Florindo
Cardoso trabalhou no periódico O
Setubalense durante 14 anos (desde Outubro de 1999 até ao final do
periódico, em 2013). Com experiência jornalística acumulada noutros órgãos de
comunicação social regional, conhece o meio, aí incluindo as suas
potencialidades e também as suas fragilidades.
O
desaparecimento (ou final ou suspensão, chame-se-lhe o que se quiser) do jornal
O Setubalense foi percepcionado pelos
leitores logo que de trissemanário (com edições às segundas, quartas e sextas)

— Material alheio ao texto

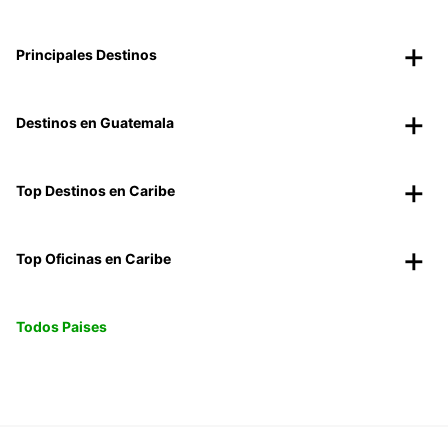
Principales Destinos
Destinos en Guatemala
Top Destinos en Caribe
Top Oficinas en Caribe
Todos Paises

passou a bissemanário (suprimindo a saída a meio da semana), em 4 de Março de
2013, data em que, na primeira página, constava o seguinte destaque: “Medida temporária – Passamos a sair só duas vezes por semana – O nosso jornal
está numa fase de reordenamento da sua estrutura, acção fundamental para que
possa resistir aos tempos e continuar a servir a cidade, pelo que foi entendido
que a partir de agora, ainda que temporariamente, passe a ser publicado somente
duas vezes na semana, sendo suspensas as edições de quarta-feira. No mais breve
espaço possível queremos retomar a periodicidade normal. Esperamos a
compreensão dos nossos leitores, anunciantes e amigos.”
Pouco
tempo depois, quase subitamente, na sua edição de 10 de Maio de 2013, a última,
a notícia de primeira página do jornal era o seu final. Surpreendidos (ou não),
os leitores confrontaram-se com o desaparecimento daquele que constituía uma
referência social e cultural para Setúbal, muitas vezes apresentado como o
jornal regional mais antigo do país, com 158 anos (a fazer no início de Julho),
pressuposto assente numa informação de que só tem sido apresentada uma parte da
verdade: com efeito, a primeira vez que o título O Setubalense surgiu foi em Julho de 1855, pela mão e pela ideia de
João Carlos de Almeida Carvalho, um “coleccionador” de coisas e de histórias de
Setúbal, para ser interrompido dois anos depois, em 1857, com 131 números
publicados, apenas ressurgindo, na sua segunda fase, por 1916. Ora, o que tem
158 anos é o título, porque o jornal, como meio de comunicação, como objecto, é
bem mais jovem… pelo menos cerca de 60 anos mais jovem, se quisermos ser
benevolentes (uma vez que podem ainda ser consideradas as interrupções de 1927
– cerca de seis meses – ou a verificada posteriormente a 1974, durante a
publicação do Nova Vida, apenas tendo
reaparecido o título O Setubalense
por 1980).
A história, embora sucinta,
do periódico é o que ocupa o capítulo inicial de Os últimos dias do jornal ‘O Setubalense’, de Florindo Cardoso,
acabado de publicar (Setúbal: ed. de Autor, 2013), história completada com uma
cronologia que fecha o livro. O título desta obra sugere uma peça de
reportagem. Contudo, a razão desta obra não vai por esse caminho, antes pelo
trajecto pessoal do seu autor, com entradas em vários momentos do tempo de 14
anos que foi a relação profissional de Florindo Cardoso com o jornal e com uma
leitura sobre quais possam ter sido as razões que levaram ao fim do jornal.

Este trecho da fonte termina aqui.